# back ground paint.



## ludds (Sep 7, 2010)

Hi, Everyone

Does anyone know where the best place is too buy paint for aquarium back ground.
That safe and easy to remove if I ever change my mind and what type of paint should I look for.


----------



## 2wheelsx2 (Apr 21, 2010)

Krylon Fusion. Should be able to just scrape it off. Just mask off the trim.


----------



## Pamela (Apr 21, 2010)

As well as spray paint I've also used latex paint. The latex is handy because you can paint your tank inside your house with very little mess.


----------



## ludds (Sep 7, 2010)

Thanks for your comments. Now if I were to go with the spray paint or pails of latex paint? how much do you think I will need to cover a 4' X 3' and a 6' x 2' pane of glass how many coats do you reckon. Got two tanks to do


----------



## eternity302 (Apr 22, 2010)

2wheelsx2 said:


> Krylon Fusion. Should be able to just scrape it off. Just mask off the trim.
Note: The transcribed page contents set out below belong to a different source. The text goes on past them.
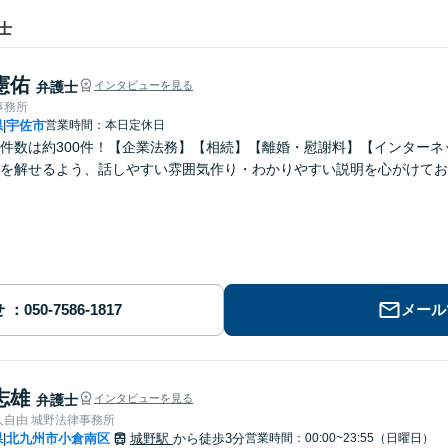
士
憲佑
弁護士
インタビューを見る
事務所
県
宇佐市
営業時間：本日定休日
|
件数は約300件！【企業法務】【相続】【離婚・慰謝料】【インター
張を解せるよう、話しやすい雰囲気作り・わかりやすい説明を心がけてお
せ
メール
志雄
弁護士
インタビューを見る
人自由 城野法律事務所
県
北九州市小倉南区
城野駅
から徒歩3分
営業時間：00:00~23:55（日曜日）
|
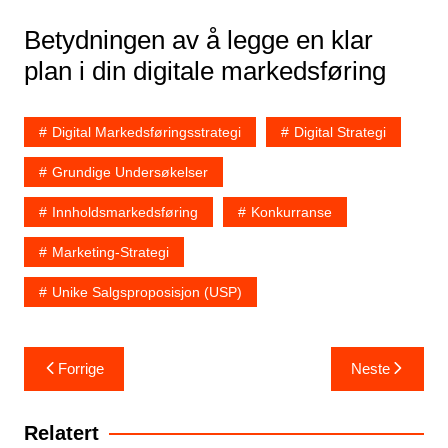
Betydningen av å legge en klar
plan i din digitale markedsføring
Digital Markedsføringsstrategi
Digital Strategi
Grundige Undersøkelser
Innholdsmarkedsføring
Konkurranse
Marketing-Strategi
Unike Salgsproposisjon (USP)
Innleggsnavigasjon
Forrige
Neste
Relatert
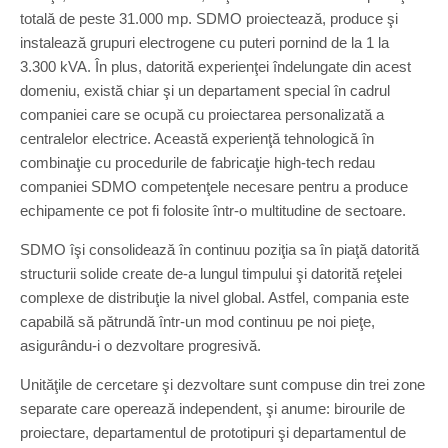
totală de peste 31.000 mp. SDMO proiectează, produce şi
instalează grupuri electrogene cu puteri pornind de la 1 la
3.300 kVA. În plus, datorită experienţei îndelungate din acest
domeniu, există chiar şi un departament special în cadrul
companiei care se ocupă cu proiectarea personalizată a
centralelor electrice. Această experienţă tehnologică în
combinaţie cu procedurile de fabricaţie high-tech redau
companiei SDMO competenţele necesare pentru a produce
echipamente ce pot fi folosite într-o multitudine de sectoare.
SDMO îşi consolidează în continuu poziţia sa în piaţă datorită
structurii solide create de-a lungul timpului şi datorită reţelei
complexe de distribuţie la nivel global. Astfel, compania este
capabilă să pătrundă într-un mod continuu pe noi pieţe,
asigurându-i o dezvoltare progresivă.
Unităţile de cercetare şi dezvoltare sunt compuse din trei zone
separate care operează independent, şi anume: birourile de
proiectare, departamentul de prototipuri şi departamentul de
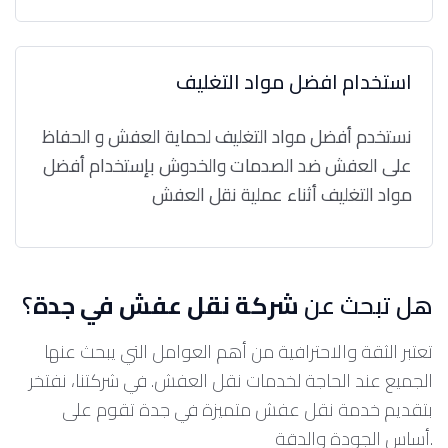
استخدام افضل مواد التغليف
نستخدم أفضل مواد التغليف لحماية العفش و الحفاظ
على العفش ضد الصدمات والخدوش بإستخدام أفضل
مواد التغليف أثناء عملية نقل العفش
هل تبحث عن
شركة نقل عفش في جدة
؟
تعتبر الثقة والاحترافية من أهم العوامل التي يبحث عنها
الجميع عند الحاجة لخدمات نقل العفش. في شركتنا، نفتخر
بتقديم خدمة نقل عفش متميزة في جدة تقوم على
أساس الجودة والدقة.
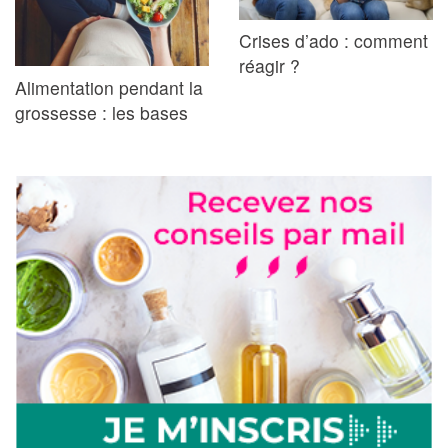
Crises d’ado : comment
réagir ?
Alimentation pendant la
grossesse : les bases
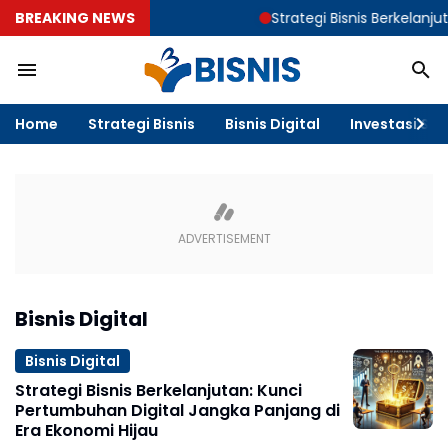
BREAKING NEWS
Strategi Bisnis Berkelanjuta
Home
Strategi Bisnis
Bisnis Digital
Investasi & F
Bisnis Digital
Bisnis Digital
Strategi Bisnis Berkelanjutan: Kunci
Pertumbuhan Digital Jangka Panjang di
Era Ekonomi Hijau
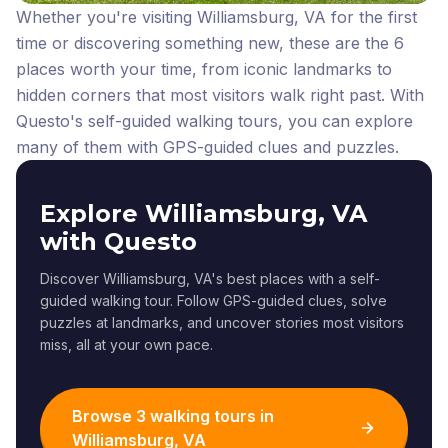
Whether you're visiting Williamsburg, VA for the first
time or discovering something new, these are the 6
places worth your time, from iconic landmarks to
hidden corners that most visitors walk right past.
With
Questo's self-guided walking tours, you can explore
many of them with GPS-guided clues and puzzles.
Explore Williamsburg, VA
with Questo
Discover Williamsburg, VA's best places with a self-
guided walking tour. Follow GPS-guided clues, solve
puzzles at landmarks, and uncover stories most visitors
miss, all at your own pace.
Browse 3 walking tours in
Williamsburg, VA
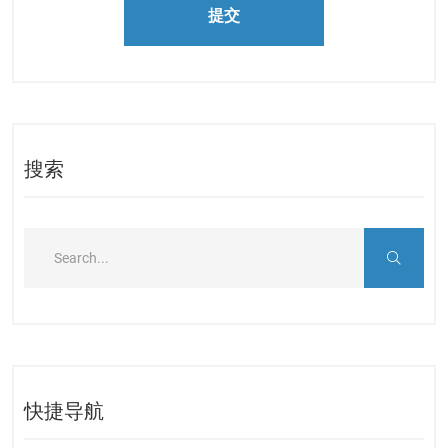
提交
搜索
快捷导航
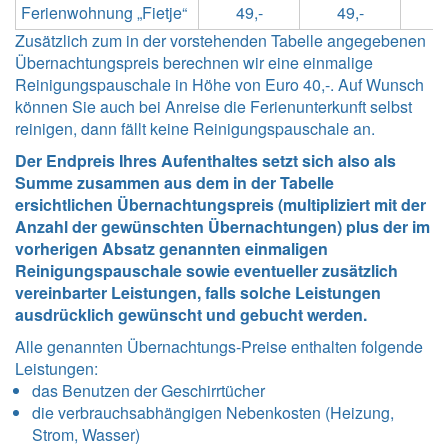
Ferienwohnung „Fietje“
49,-
49,-
5
Zusätzlich zum in der vorstehenden Tabelle angegebenen
Übernachtungspreis berechnen wir eine einmalige
Reinigungspauschale in Höhe von Euro 40,-. Auf Wunsch
können Sie auch bei Anreise die Ferienunterkunft selbst
reinigen, dann fällt keine Reinigungspauschale an.
Der Endpreis Ihres Aufenthaltes setzt sich also als
Summe zusammen aus dem in der Tabelle
ersichtlichen Übernachtungspreis (multipliziert mit der
Anzahl der gewünschten Übernachtungen) plus der im
vorherigen Absatz genannten einmaligen
Reinigungspauschale sowie eventueller zusätzlich
vereinbarter Leistungen, falls solche Leistungen
ausdrücklich gewünscht und gebucht werden.
Alle genannten Übernachtungs-Preise enthalten folgende
Leistungen
:
das Benutzen der Geschirrtücher
die verbrauchsabhängigen Nebenkosten (Heizung,
Strom, Wasser)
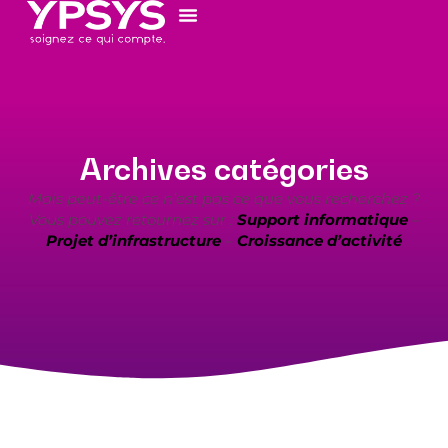
Archives catégories
Mais peut-être ce n’est pas ce que vous recherchez ?
Vous pouvez retournez sur :
Support informatique
–
Projet d’infrastructure
–
Croissance d’activité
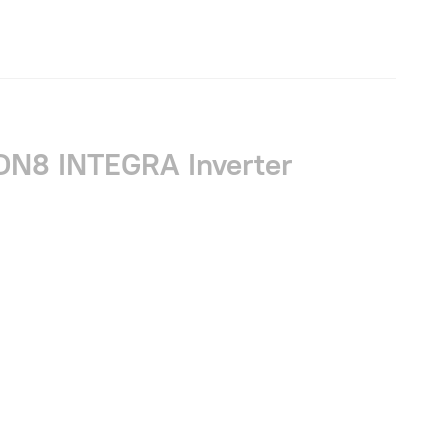
N8 INTEGRA Inverter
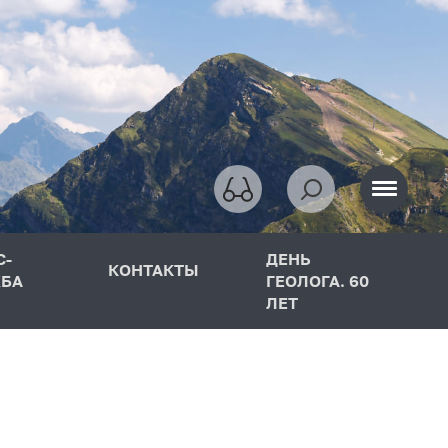
С-
ДЕНЬ
КОНТАКТЫ
БА
ГЕОЛОГА. 60
ЛЕТ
Just painted my 10 gallon yesterday =)

Mask and spray, done it a billion times! With both large 55 gallons and small 10 gallons


----------



## eternity302 (Apr 22, 2010)

ludds said:


> Thanks for your comments. Now if I were to go with the spray paint or pails of latex paint? how much do you think I will need to cover a 4' X 3' and a 6' x 2' pane of glass how many coats do you reckon. Got two tanks to do


I'd recommend two cans to be safe!
I don't see why 2 cans won't be enough! And yes, it'll be safe!
DON'T use windex or anything to wipe the glass!
Just water or vinegar please!


----------



## Rogo (Mar 1, 2015)

A small can of sample paint from Home Depot should be enough; you can roll it on with a foam roller.


----------



## shift (Dec 21, 2012)

Krylon plastic fusion spray paint

http://fishtankprojects.com/aquascaping/osaka-forest-tank-log.html


----------



## randylahey (Jun 25, 2013)

A lot of people have claimed great success with spray on plasti dip. It will stick and apparently, pulls off clean as a full sheet.


----------



## ludds14 (Apr 4, 2015)

Thanks all for the tips and options


----------



## Bane (Jul 13, 2013)

Plastidip is the best, that way you can peel it off if you ever use the tank for something else, or for some reason, change the colour.


----------



## AccidentalAquarist (Sep 11, 2013)

I've always been confused by the idea of painting a tank.
Extra large sheets of construction paper from the dollar store and a bit of tape has always been my preference. 
Had tanks go for almost a decade without having to replace it.


----------



## coppercloud (Apr 14, 2012)

What about painting a sort of mural on the back of the tank with acrylic paint? it comes off glass easily enough.


----------



## DAVIS (Apr 26, 2010)

i used plastidip on my tank. it was very easy to spray on and i just recently peeled it off after a year on with no problem at all and it peeled all of in one piece.


----------



## ludds14 (Apr 4, 2015)

Ya was thinking about grabbing some plastidip, $24 a can lol my tank cost me $50 used. Hahaha lol.


----------



## eternity302 (Apr 22, 2010)

US Walmart $8


----------



## ludds14 (Apr 4, 2015)

Thanks for the tip @ eternity302


----------